Saved entries:
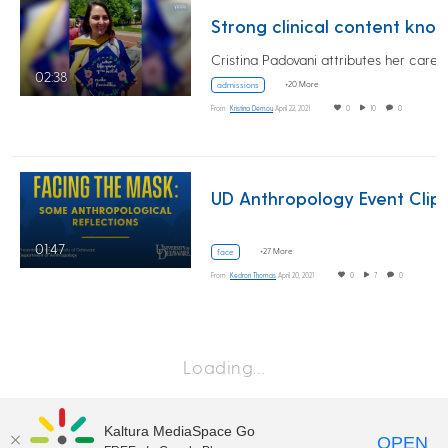
Strong clinical content knowledge sets MMS alumna up for med s
02:38
+20 More
admissions
From
Kristina Demou
April 22, 2021
0
10
0
UD Anthropology Event Clip
01:47
+27 More
face
From
Kedron Thomas
April 20, 2021
0
7
0
Loading…
Kaltura MediaSpace Go
OPEN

PROBLEM: Copy the records shown above in their entirety and exactly; images are to be left out.

RESPONSE:
Strong clinical content knowledge sets MMS alumna up for med s
02:38
+20 More
admissions
From
Kristina Demou
April 22, 2021
0
10
0
UD Anthropology Event Clip
01:47
+27 More
face
From
Kedron Thomas
April 20, 2021
0
7
0
Loading…
Kaltura MediaSpace Go
OPEN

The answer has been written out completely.